Дюмурье через несколько недель после разгрома навсегда уехал во Францию. «Мурье,– доносил Суворов,– управясь делом и, не дождавшись еще карьерной атаки, откланялся по-французскому и сделал антрешат в Белу, на границу». Похода на Москву не получилось. Позже Дюмурье неуважительно отзывался о действиях Суворова в этом сражении, уверяя, что они неминуемо должны были привести русских к поражению, если бы поляки не бежали позорно после первых же выстрелов. Александр Васильевич держался иного мнения: считал, что поражение поляков «произошло от хитрых маневров французскою запутанностью, которою мы воспользовались; они хороши для красоты в реляциях». Дюмурье забыл одну очень важную вещь: даже если бы поляки не побежали от казаков, он все равно смог бы одержать победу только в том случае, если бы Суворов дал себя разбить. Главную ошибку в этом сражении допустил, все же, Дюмурье, не дав стрелять егерям – ядру своей армии. Суворов же немедленно воспользовался этой ошибкой, не слишком заботясь о соответствии своих действий понятиям французского командующего о принципах военного искусства. Поступи Дюмурье иначе, Суворов выбрал бы другое решение. «Неприятелю времени давать не должно, пользоваться сколько можно его наименьшею ошибкой и брать его всегда смело с слабейшей стороны; но надлежит, чтобы войска предводителя своего разумели» – таковы были его «правила», опровергнуть которые не смог ни один из его многочисленных противников.
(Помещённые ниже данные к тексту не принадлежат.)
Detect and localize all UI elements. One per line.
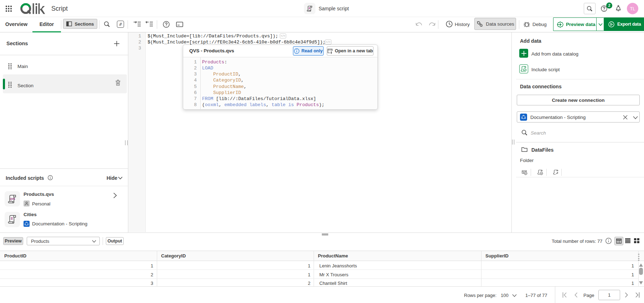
svg-text:QVS: QVS <box>10 198 15 200</box>
svg-text:2: 2 <box>608 3 610 7</box>
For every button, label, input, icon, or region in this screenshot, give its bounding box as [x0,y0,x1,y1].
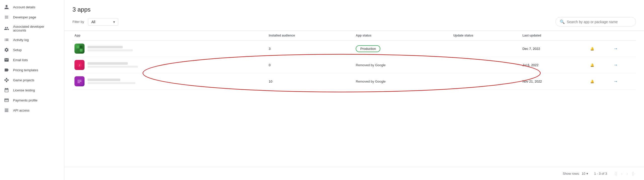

Польские же офицеры уверяли, что Суворов и понятия не имеет о военном искусстве, и с комической серьезностью приводили примеры суворовской неуклюжести. Бывало займешь позицию, говорили они, ждешь русских с фронта, а он бросается на нас либо с тылу, либо во фланг. Мы разбегались более от страха и внезапности, нежели от поражения, с гордым видом заявляли они,– им казалось, что Суворов поступал так из презрения к их войскам. С этого времени о Суворове и начала распространяться слава, как о «диком» полководце, обязанном своим успехам лишь невероятному «военному счастью».
Лавры победы вместе с Суворовым разделял Древиц, и надо сказать, что Суворов, не колеблясь, воздал ему должное, отметив, что «полковник Древиц на сражении под Ланцкороной все дело сделал; он атаковал с искусством, мужеством и храбростью и весьма заслуживает императорской отличной милости и награждения». Справедливость, считал Александр Васильевич, необходимо входит в число добродетелей генерала. Так, когда К. Пулавский, зажатый между войсками Суворова и русскими крепостями, сумел ловким фланговым маневром прорваться к венгерской границе, избежав участи армии Дюмурье, Суворов с похвалой отозвался о его действиях и в знак уважения послал ему изящную фарфоровую табакерку.
На 17-е сутки после выступления Суворова из Люблина от грозного нашествия Дюмурье не осталось и следа. За это время Суворов прошел 700 верст, почти ежедневно имея стычки и сражения с неприятелем. Но он отводил от себя похвалы:
– Это еще ничего, римляне двигались шибче, прочтите Цезаря.
По возвращении в Люблин Суворов получил при указе императрицы от 19 августа знаки ордена св. Георгия Победоносца III класса.
В Польше наступило нечто вроде прежнего затишья, но ненадолго. Великий гетман литовский Огинский, до сих пор скрытно мирволивший конфедератам, теперь открыто перешел на их сторону. Огинский был честолюбец, помышляющий даже о польской короне. Прежде он долго колебался, не решаясь ни поддержать конфедератов, ни воевать с ними. Во время успехов Дюмурье он не примкнул к нему и стал загадкой для всех. По-видимому он рассчитывал на помощь из Курляндии и на всеобщее восстание в Литве, явно переоценивая популярность своего имени.